Unlike rent for an apartment, which is paid in advance, mortgage interest is usually paid in arrears. That means it is paid after the amount accrues. A mortgage payment on April 1, for example, pays the interest for March. When interest is paid before it accrues, that payment is an example of prepaid interest.

Key Takeaways

  • Prepaid interest occurs any time you pay interest on a loan in advance rather than in arrears, and it is common when closing a home loan.
  • This usually covers the first few weeks of interest on a home loan—the period between when you close and when your first payment will begin to cover interest.
  • Like other mortgage interest, prepaid interest is usually tax-deductible.

Common Instances of Prepaid Interest

Borrowers typically prepay interest when they take out a loan to either buy a home or refinance an existing mortgage. As a borrower closes a deal, they prepay the interest that will accrue during their initial weeks in the home. Prepaid interest usually covers interest that accrues between the day the sale closed and the first day covered by the first mortgage payment.

For instance, a borrower may prepay interest up to the day that is 30 days away from their first mortgage payment. This means that if they close the transaction on March 15, their first mortgage payment will be due on May 1. Part of that May payment (the principal portion) will reduce the balance of the loan, while the other part pays off the interest that accrued throughout April. However, the May payment won't include the interest that accrued between March 15 and March 31 because that amount was paid at closing. That portion covering March interest, which was paid earlier, is the prepaid interest.

While this scenario deals only with principal and interest payments, it's important to remember that a real mortgage will include extra costs, taxes, and fees. To get a sense of the total cost of a mortgage, you must use the total monthly payment amount.

Prepaid Interest Is Unlike Rent

Prepaid interest is sometimes confused with pro rata rent payments, but the two concepts don't bear much in common.

Rent is typically paid before a tenant moves into a home. It usually covers a single month, from the first calendar day through the last. Sometimes, if you move into a home during the last week of the month, a property manager might "prorate" the rent. If they do, they'll collect one month plus a "pro rata" portion for that additional week, but the concept remains the same as a standard rent payment.

Note

Whether you're paying a pro rata amount or moving in on the first of the month, you are paying in full before moving in.

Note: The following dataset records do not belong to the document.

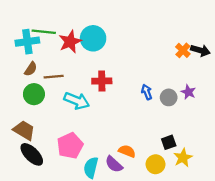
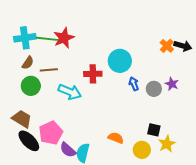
green line: (44, 32) -> (47, 39), moved
cyan circle: (93, 38) -> (120, 61), moved
black square: (169, 142) -> (154, 130), turned 32
pink pentagon: (70, 146) -> (51, 133), moved
purple semicircle: (114, 164) -> (68, 150), moved

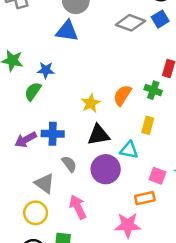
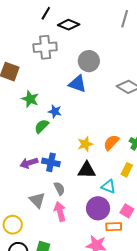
purple circle: (106, 169) -> (98, 208), moved
pink arrow: (78, 207) -> (60, 212), moved
yellow circle: (36, 213) -> (13, 225), moved

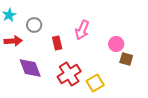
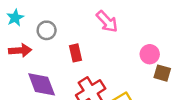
pink arrow: (82, 30) -> (107, 22), moved, turned -66

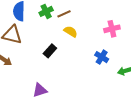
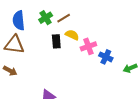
pink cross: (112, 29) -> (88, 46), moved
black rectangle: (50, 51) -> (56, 41), moved, turned -40

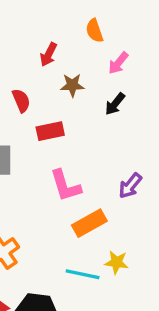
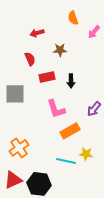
red arrow: (48, 55) -> (37, 33), moved, turned 48
pink arrow: (118, 63) -> (94, 32), moved
black arrow: (115, 104) -> (71, 81), moved, turned -40

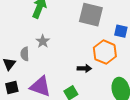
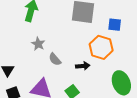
gray semicircle: (25, 54) -> (55, 59), moved, turned -32

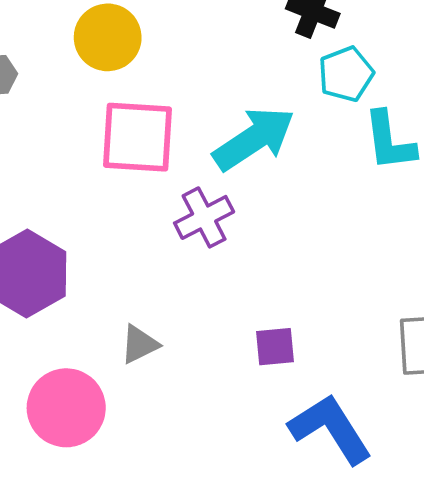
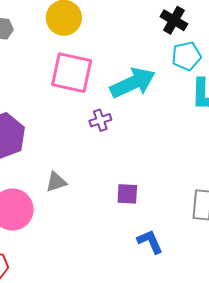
purple cross: (204, 217) -> (100, 120), size x0.7
blue L-shape: (330, 429) -> (150, 242), size x0.6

Benefits of Prepaid Interest

It might seem that prepaid interest is just another way to tack fees onto closing costs, but the payer can enjoy a few benefits for making the payment.

For one, prepaid interest is usually a form of tax-deductible interest. That means, depending on the specifics of the home and your tax situation, you may be able to deduct the entire amount of the prepaid interest during tax season. There are specifications you'll have to meet to enjoy this benefit. For example, the prepaid interest has to go toward a mortgage on your primary home, not a vacation home.

While coming up with the extra cash for prepaid interest might hurt at the moment, a new homeowner will have many more purchases to make during their initial weeks in their new home. Prepaying some of the interest will ensure better budgeting as you fill your new home with furniture, decorations, and appliances.

Note

Prepaid interest will help you avoid higher-than-expected mortgage costs, which can be crucial during those early months of filling your home with belongings.

The Bottom Line

Prepaid interest is a payment that's typically required at the closing of a home sale or on the day a homeowner refinances their mortgage. The most common prepayment time frame captures interest that will accrue between the day of closing and the first day covered by the first mortgage payment.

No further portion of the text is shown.